I've tried switching to strictly third party or ISP DNS (opposed to internal pihole) with no luck. Any suggestions would be helpful.

brada4 · December 23, 2024, 3:52pm

is it fw4 or fw? The includes are from both
pihole_force rule2 is never used.

killall -usr1 dnsmasq

then show what is in logread.

likely cause some adware is connecting ad server too often

sr_guy · December 23, 2024, 4:02pm

A little better, but still screaming:

I also have three DAPs running OpenWRT (23.05) and dnsmasq is screaming on those units too:

DAP:

EDIT

I reverted to default/stock firewall config, and added only my port forwards. It's better, but hovering at 50-60%

sr_guy · December 23, 2024, 5:32pm

I think I figured it out. It had no relation to pihole or my OPR1+ configs.

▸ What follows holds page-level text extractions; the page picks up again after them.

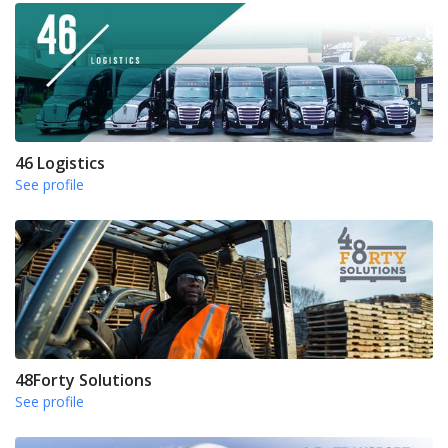
46 Logistics
See profile
48Forty Solutions
See profile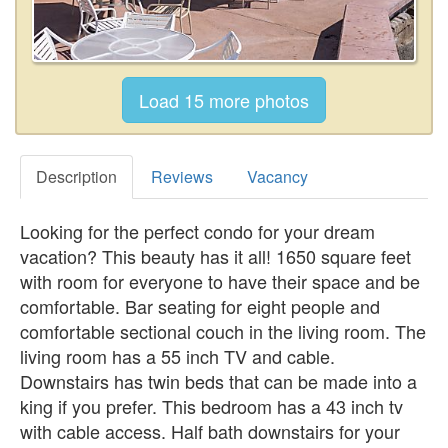
Description
Reviews
Vacancy
Looking for the perfect condo for your dream
vacation? This beauty has it all! 1650 square feet
with room for everyone to have their space and be
comfortable. Bar seating for eight people and
comfortable sectional couch in the living room. The
living room has a 55 inch TV and cable.
Downstairs has twin beds that can be made into a
king if you prefer. This bedroom has a 43 inch tv
with cable access. Half bath downstairs for your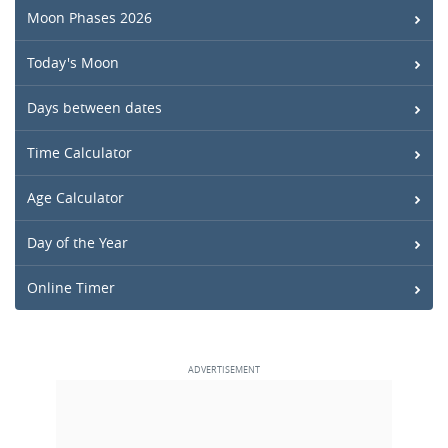
Moon Phases 2026
Today's Moon
Days between dates
Time Calculator
Age Calculator
Day of the Year
Online Timer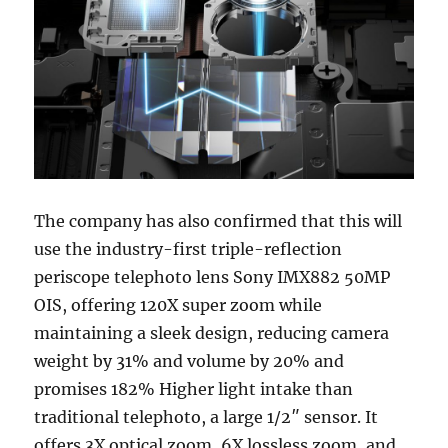
The company has also confirmed that this will
use the industry-first triple-reflection
periscope telephoto lens Sony IMX882 50MP
OIS, offering 120X super zoom while
maintaining a sleek design, reducing camera
weight by 31% and volume by 20% and
promises 182% Higher light intake than
traditional telephoto, a large 1/2″ sensor. It
offers 3X optical zoom, 6X lossless zoom, and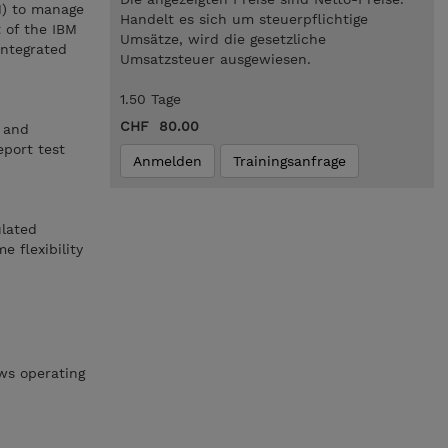
M) to manage
Handelt es sich um steuerpflichtige
 of the IBM
Umsätze, wird die gesetzliche
integrated
Umsatzsteuer ausgewiesen.
1.50 Tage
CHF 80.00
s and
eport test
Anmelden
Trainingsanfrage
ulated
 flexibility
ws operating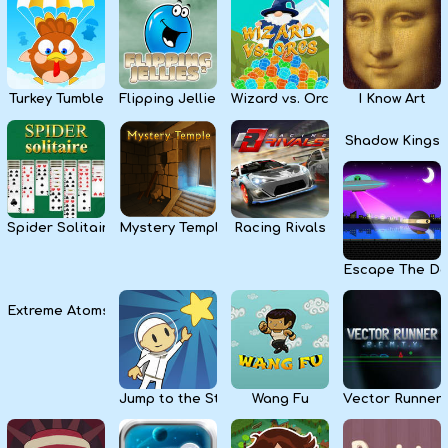
Kids
Apps
Turkey Tumble
Flipping Jellies
Wizard vs. Orcs
I Know Art
Shadow Kings
Spider Solitaire
Mystery Temple
Racing Rivals
Escape The Da
Extreme Atoms
Jump to the Stars
Wang Fu
Vector Runner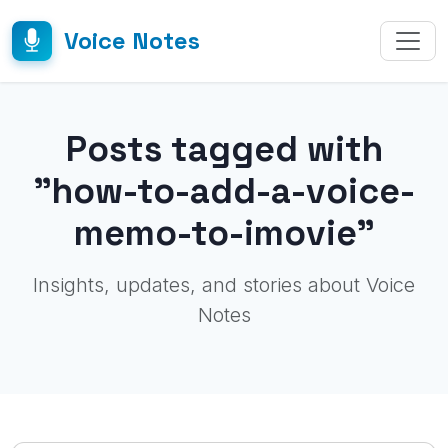
Voice Notes
Posts tagged with
"how-to-add-a-voice-
memo-to-imovie"
Insights, updates, and stories about Voice
Notes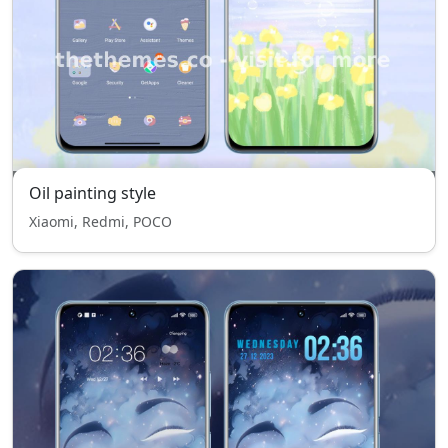
Oil painting style
Xiaomi, Redmi, POCO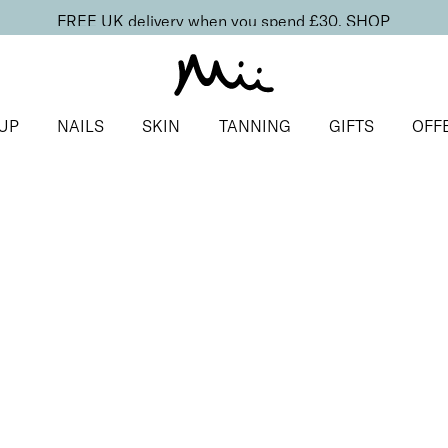
FREE UK delivery when you spend £30.
SHOP
UP
NAILS
SKIN
TANNING
GIFTS
OFF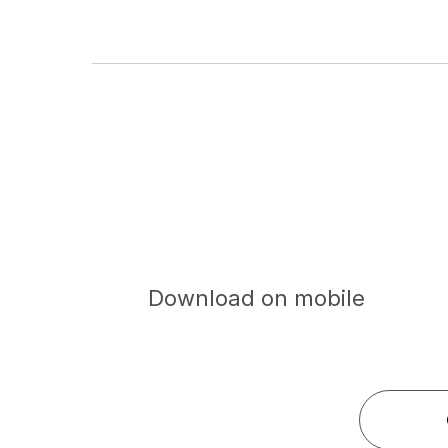
Download on mobile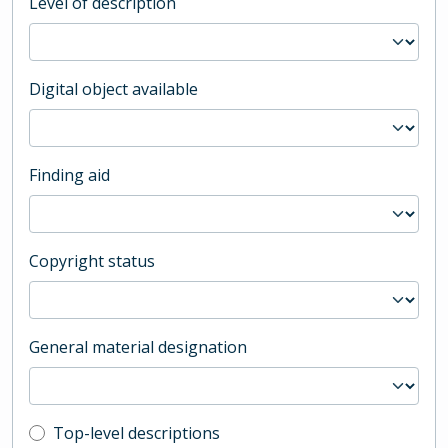
Level of description
Digital object available
Finding aid
Copyright status
General material designation
Top-level description filter
Top-level descriptions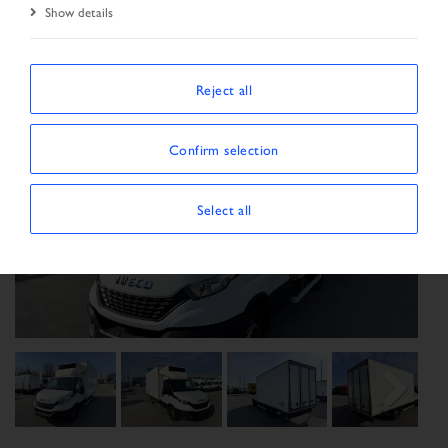
Show details
Reject all
Confirm selection
Select all
Previous
Next
Next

I have three wired DAP's. I recently upgraded all three to 23.03.5. The firewall was active on all three units, plus my OPR1+ . As soon as I disabled the firewall on all three DAP's, cpu rate on dnsmasq plummetted. Hopefully, that does the trick.

brada4 · December 23, 2024, 5:54pm

Such interaction between firewall and dnsmasq is currently not known. Can yoiu help me to repeat your DAP setup? (likely /etc/config/firewall explaining where the bridge to dhcp server is connected)

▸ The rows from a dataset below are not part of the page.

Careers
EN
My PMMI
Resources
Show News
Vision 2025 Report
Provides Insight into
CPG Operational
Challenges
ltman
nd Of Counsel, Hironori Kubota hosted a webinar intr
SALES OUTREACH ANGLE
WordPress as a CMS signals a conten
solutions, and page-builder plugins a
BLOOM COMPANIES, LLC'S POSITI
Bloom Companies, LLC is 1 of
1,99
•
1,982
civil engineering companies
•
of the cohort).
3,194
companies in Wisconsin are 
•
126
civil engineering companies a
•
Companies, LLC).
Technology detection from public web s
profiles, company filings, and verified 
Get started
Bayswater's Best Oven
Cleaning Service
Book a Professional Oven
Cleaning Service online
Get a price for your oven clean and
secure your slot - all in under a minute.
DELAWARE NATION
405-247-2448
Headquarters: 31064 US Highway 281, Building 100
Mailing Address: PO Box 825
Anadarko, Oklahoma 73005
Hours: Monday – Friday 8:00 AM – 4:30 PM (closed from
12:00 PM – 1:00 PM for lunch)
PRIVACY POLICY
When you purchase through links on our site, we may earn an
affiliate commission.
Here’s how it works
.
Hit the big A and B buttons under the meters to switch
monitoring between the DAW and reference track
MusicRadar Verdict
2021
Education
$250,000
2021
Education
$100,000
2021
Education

sr_guy · December 23, 2024, 7:04pm

Well the issue came back...

Firewall & Luci are disabled on the DAPs

Here is my DAP configs:

DHCP


config dnsmasq
	option domainneeded '1'
	option boguspriv '1'
	option filterwin2k '0'
	option localise_queries '1'
	option rebind_protection '1'
	option rebind_localhost '1'
	option local '/lan/'
	option domain 'lan'
	option expandhosts '1'
	option nonegcache '0'
	option authoritative '1'
	option readethers '1'
	option leasefile '/tmp/dhcp.leases'
	option resolvfile '/tmp/resolv.conf.d/resolv.conf.auto'
	option nonwildcard '1'
	option localservice '1'
	option ednspacket_max '1232'

config dhcp 'lan'
	option interface 'lan'
	option start '100'
	option limit '150'
	option leasetime '12h'
	option domain 'lan'
	option dhcpv4 'server'
	option dhcpv6 'server'
	option ra 'server'
	option ra_slaac '1'
	list ra_flags 'managed-config'
	list ra_flags 'other-config'

config odhcpd 'odhcpd'
	option maindhcp '0'
	option leasefile '/tmp/hosts/odhcpd'
	option leasetrigger '/usr/sbin/odhcpd-update'
	option loglevel '4'

Network Config

config interface 'loopback'
	option device 'lo'
	option proto 'static'
	option ipaddr '127.0.0.1'
	option netmask '255.0.0.0'

config globals 'globals'
	option packet_steering '1'
	option ula_prefix 'fd28:dd05:5f19::/48'

config device
	option name 'br-lan'
	option type 'bridge'
	list ports 'lan1'
	list ports 'lan2'
	list ports 'lan3'
	list ports 'lan4'
	list ports 'wan'

config interface 'lan'
	option device 'br-lan'
	option proto 'dhcp'
	option delegate '0'

config interface 'lan6'
	option proto 'dhcpv6'
	option reqaddress 'try'
	option reqprefix 'no'
	option device '@lan'

brada4 · December 23, 2024, 7:12pm

You havee to disable lan dhcp server (luci-network-interfaces-lan-edit-dhcp server, check box)

sr_guy · December 23, 2024, 9:56pm

Thanks for that catch! I ended up disabling by using:

service dnsmasq disable
service dnsmasq stop

brada4 · December 23, 2024, 10:19pm

That disables nothing. See documentation and check each step.
https://openwrt.org/docs/guide-user/network/wifi/wifiextenders/bridgedap

system · January 2, 2025, 10:19pm

This topic was automatically closed 10 days after the last reply. New replies are no longer allowed.